Bicentennial events honor Lincoln’s life, legacy

The statue of Abraham Lincoln at Monroe and Main in downtown Spokane is pictured in this 1931 image. The statue was dedicated on Armistice Day in 1930. (Photo Archive / The Spokesman-Review)

Honest Abe, the Great Emancipator, holds an honored place in the heart of Spokane.

A bronze statue of the 16th president – depicting him as commander in chief of the Union Army – towers above the boulevard between the U.S. Courthouse and public library downtown. Its unveiling in 1930 drew 40,000 people in an outpouring of patriotism.

This Thursday, on the 200th anniversary of Abraham Lincoln’s birth, a delegation from the Esther Reed Chapter of the Daughters of the American Revolution will return to the Lincoln statue for a commemorative wreath-laying at noon.

America without Lincoln would be hard to imagine. His integrity, strength, compassion and humility define American leadership.

“We wouldn’t have the Union as we know it today,” said Christine Durkoop Olson, historian for the DAR in Spokane.

Lincoln was born on Feb. 12, 1809, and died on April 15, 1864.

The wreath-laying will be part of a month of Lincoln Bicentennial activities in Spokane.

Among educational activities, students in the West Valley School District are holding penny drives in elementary schools and studying slavery and race relations in middle and high schools.

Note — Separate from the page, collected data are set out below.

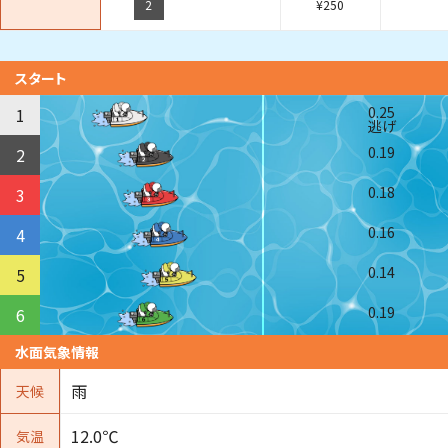
2
¥
250
スタート
0.25
1
逃げ
0.19
2
0.18
3
0.16
4
0.14
5
0.19
6
水面気象情報
雨
天候
12.0℃
気温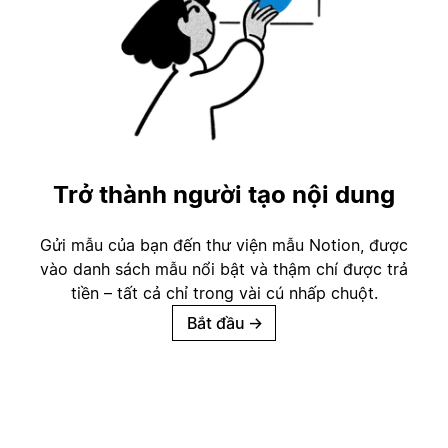
Trở thành người tạo nội dung
Gửi mẫu của bạn đến thư viện mẫu Notion, được
vào danh sách mẫu nổi bật và thậm chí được trả
tiền – tất cả chỉ trong vài cú nhấp chuột.
Bắt đầu
→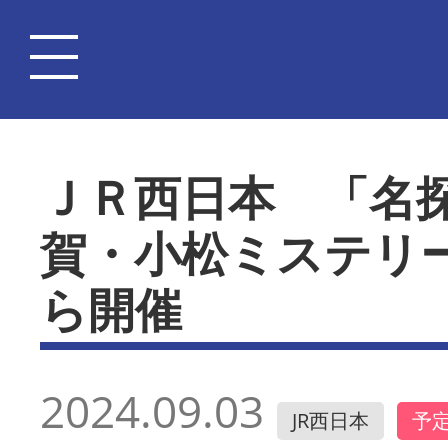
ＪＲ西日本 「名
賀・小松ミステリ
ら開催
2024.09.03
JR西日本
予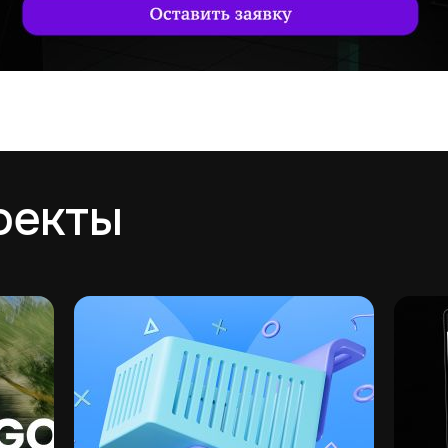
оекты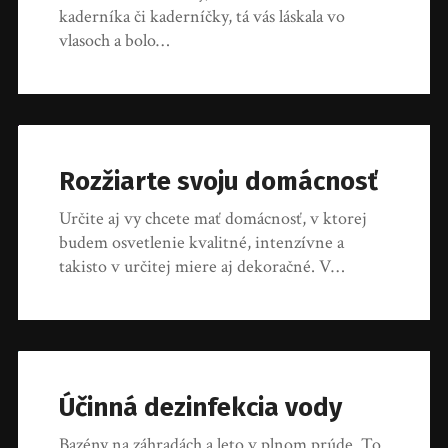
kaderníka či kaderníčky, tá vás láskala vo
vlasoch a bolo…
Rozžiarte svoju domácnosť
Určite aj vy chcete mať domácnosť, v ktorej
budem osvetlenie kvalitné, intenzívne a
takisto v určitej miere aj dekoračné. V…
Účinná dezinfekcia vody
Bazény na záhradách a leto v plnom prúde. To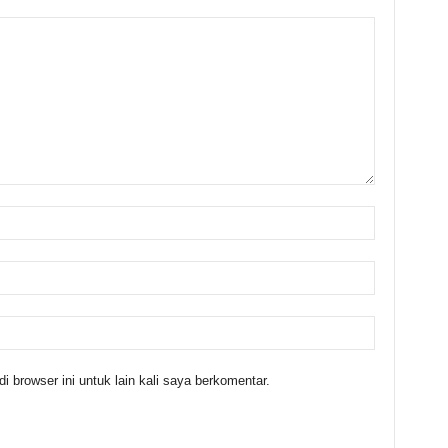
 browser ini untuk lain kali saya berkomentar.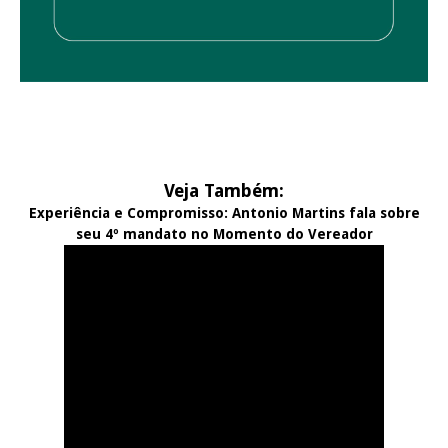
Veja Também:
Experiência e Compromisso: Antonio Martins fala sobre
seu 4º mandato no Momento do Vereador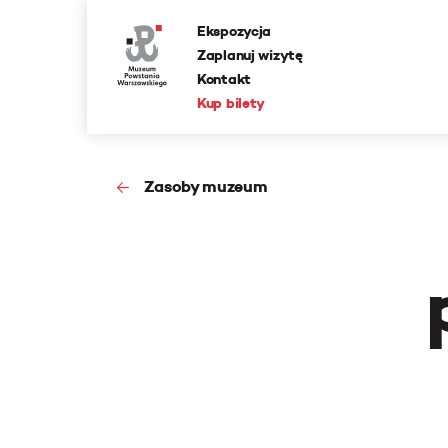
Ekspozycja
Zaplanuj wizytę
Kontakt
Kup bilety
Zasoby muzeum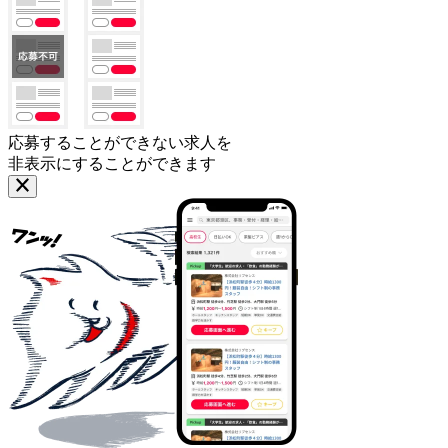
応募することができない求人を
非表示にすることができます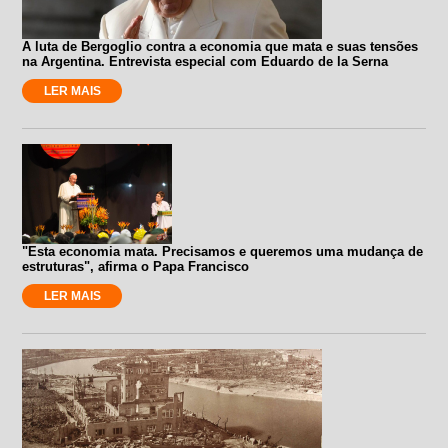
A luta de Bergoglio contra a economia que mata e suas tensões
na Argentina. Entrevista especial com Eduardo de la Serna
LER MAIS
"Esta economia mata. Precisamos e queremos uma mudança de
estruturas", afirma o Papa Francisco
LER MAIS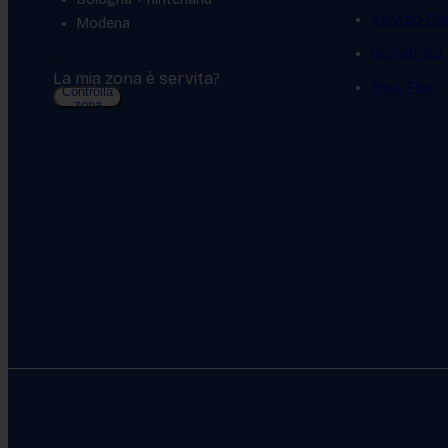
Servizio Cl
Modena
Iscriviti all
La mia zona è servita?
Bevy Flex
Controlla
zona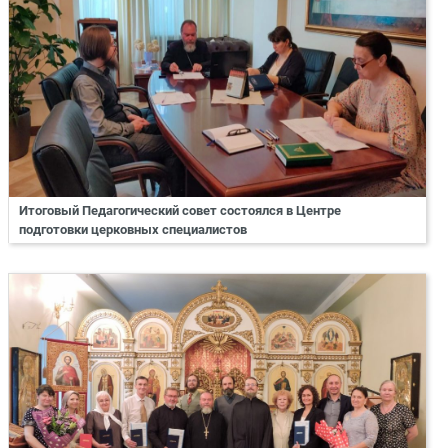
Итоговый Педагогический совет состоялся в Центре
подготовки церковных специалистов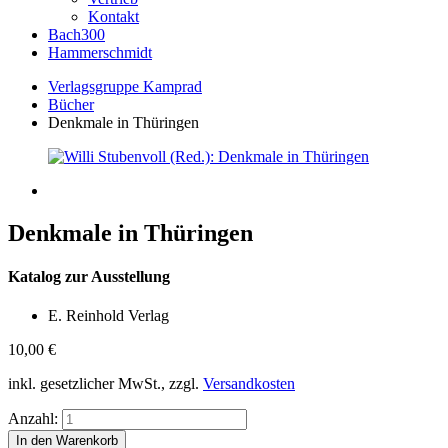
Kontakt
Bach300
Hammerschmidt
Verlagsgruppe Kamprad
Bücher
Denkmale in Thüringen
Denkmale in Thüringen
Katalog zur Ausstellung
E. Reinhold Verlag
10,00
€
inkl. gesetzlicher MwSt., zzgl.
Versandkosten
Anzahl: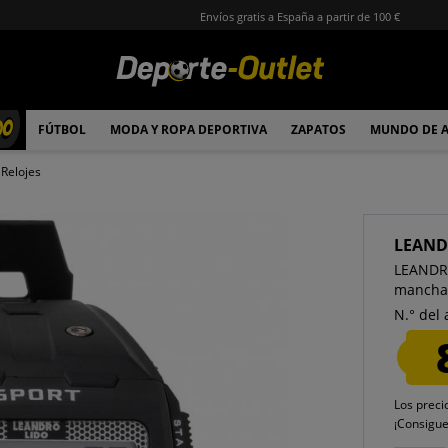
Envíos gratis a España a partir de 100 €
00
FÚTBOL
MODA Y ROPA DEPORTIVA
ZAPATOS
MUNDO DE 
Relojes
LEAND
LEANDRO
mancha
N.° del 
Los preci
¡Consigu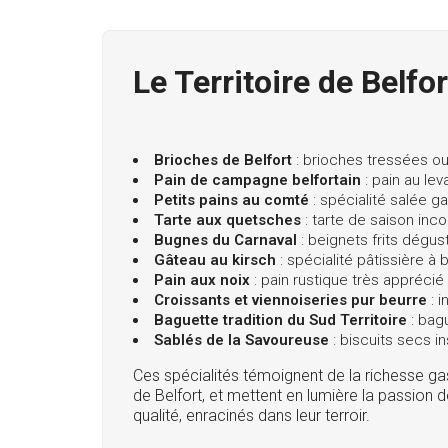
Le Territoire de Belfor
Brioches de Belfort
: brioches tressées ou
Pain de campagne belfortain
: pain au lev
Petits pains au comté
: spécialité salée g
Tarte aux quetsches
: tarte de saison inc
Bugnes du Carnaval
: beignets frits dégus
Gâteau au kirsch
: spécialité pâtissière à
Pain aux noix
: pain rustique très appré
Croissants et viennoiseries pur beurre
: i
Baguette tradition du Sud Territoire
: bag
Sablés de la Savoureuse
: biscuits secs i
Ces spécialités témoignent de la richesse gas
de Belfort, et mettent en lumière la passion 
qualité, enracinés dans leur terroir.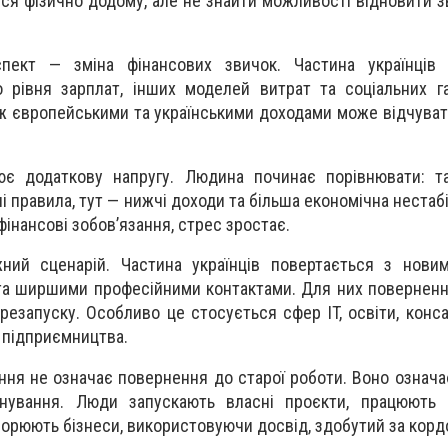
я фізично додому, але не знайти можливості відновити з
ект — зміна фінансових звичок. Частина українців
 рівня зарплат, інших моделей витрат та соціальних га
ж європейськими та українськими доходами може відчува
ює додаткову напругу. Людина починає порівнювати: т
і правила, тут — нижчі доходи та більша економічна нестаб
фінансові зобов’язання, стрес зростає.
ний сценарій. Частина українців повертається з новим
та ширшими професійними контактами. Для них повернен
езапуску. Особливо це стосується сфер IT, освіти, консал
 підприємництва.
ння не означає повернення до старої роботи. Воно означа
снування. Люди запускають власні проєкти, працюють 
творюють бізнеси, використовуючи досвід, здобутий за корд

West Valley is also teaming up with the Spokane Symphony to teach the lessons of Lincoln. Hundreds of the district’s students will view the national Lincoln teach-in at the Fox theater. The symposium later in the month is a collaboration of West Valley, the symphony and Lincoln scholars from Eastern Washington University. It is part of the district’s emerging emphasis on citizenship.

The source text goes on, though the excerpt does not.